A poster for the 1966 film version of Bradbury's novel
I miss Ray Bradbury. Even having lived for 91 years and authored over three hundred short stories, it seems still too short a time to have graced our society with his presence, still too few works for someone of his talent. I don't remember exactly when I first read Fahrenheit 451, sometime in junior high, followed quickly by the haunting stories in The Martian Chronicles, but I know that like many of the classics I read in 7th and 8th grade I didn't understand it nearly as well as I should have. Fahrenheit 451 strikes me much more now than it did then, perhaps because we are much closer to Bradbury's dystopian future than when I first read it. I recently finished re-reading the book in advance of a book discussion at the library this week, and it is remarkable how prescient Bradbury was, writing in the early fifties during a time of increased paranoia about the advance of communism and censorship of opposing views.
Bradbury was famous for saying that you needn't burn books to destroy a culture, you merely needed to get people to stop reading them, and his novel tells exactly how that could come about. Sometime after the year 2022, a point was reached where people have not only stopped reading books, but brigades of firemen exist to burn them along with the people caught holding these last few physical reminders of the past. In talking with the protagonist Montag about how this came about, the fire chief Beatty says that people began to find them unpleasant. They feared the unfamiliar, and the word intellectual "became the swear word it deserved to be." The contents of books made people unhappy; therefore in the interest of keeping everyone happy the books were to be burned. The populace was distracted from societal problems and war by endless commercials, five-minute romances on the television walls of their homes, ear pieces that fed endless entertainment but nothing of substance to upset them in their state of endless docility.

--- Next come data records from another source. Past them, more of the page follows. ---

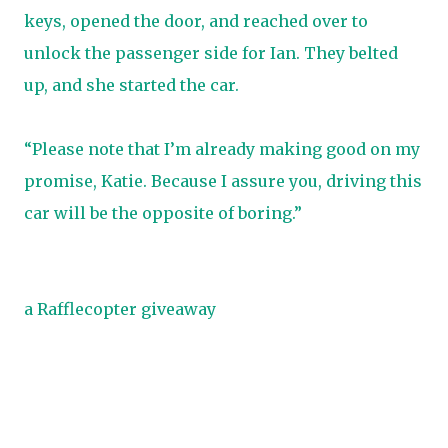
keys, opened the door, and reached over to
unlock the passenger side for Ian. They belted
up, and she started the car.
“Please note that I’m already making good on my
promise, Katie. Because I assure you, driving this
car will be the opposite of boring.”
a Rafflecopter giveaway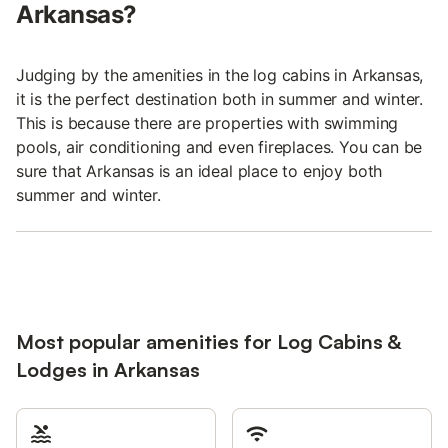
Arkansas?
Judging by the amenities in the log cabins in Arkansas,
it is the perfect destination both in summer and winter.
This is because there are properties with swimming
pools, air conditioning and even fireplaces. You can be
sure that Arkansas is an ideal place to enjoy both
summer and winter.
Most popular amenities for Log Cabins &
Lodges in Arkansas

Ray Bradbury was right in so many ways. I wonder if he thought in his later years about how our society was coming ever-closer to resembling that future society portrayed in his book? There has always been ignorance and anti-intellectualism in American society, but it seems to be on the rise in the past decade. The cranks and the charlatans who have always peddled anti-intellectualism have mostly existed at the fringes of our society, but they are now taking center stage. Where once we valued education and learning, we now have vandals in our society who make it their mission to attack education, denigrating the value of learning beyond a narrow, career-focused path, denigrating the work of teachers and educators at every level from pre-K through college, and seeking to defund and destroy our systems of public education. Educated people, after all, have the capacity to ask questions that are often uncomfortable for those in charge, and who wants to have to address these uncomfortable questions?
Where once we valued the work of science and the progress it could achieve in making our lives better, we have an entire political ideology thoroughly invested in attacking the core validity of science itself, smearing a non-partisan process of investigating the natural world as a partisan, hostile adventure. Science, after all, has the capacity to raise questions and reach conclusions that society might find uncomfortable. We'd much rather watch some scripted bickering on a reality television show and not think about it. Even the obvious good vaccines have done for our species is not safe from the anti-science charlatans, who by their denial of science have allowed us to reach a point where once-vanquished diseases like measles and mumps are making a comeback among children in various parts of the country.
These worrying trends are combined with a society that is less interested in reading than it once was. Almost a quarter of Americans didn't read a single book in the past year. Not one. That percentage has tripled since 1978. Bradbury was right again. No one has to ban books (though challenges to materials in libraries remains distressingly high) if people simply stop reading them.
While there are certainly bright spots in this abysmal picture, we are well on our way to becoming the society that Bradbury warned us about nearly seventy years ago. We are not there yet, but we seem content to keep marching blithely down that road, no matter how many times someone tries to sound the alarm and shake us from our stupor.
There is still time to change course.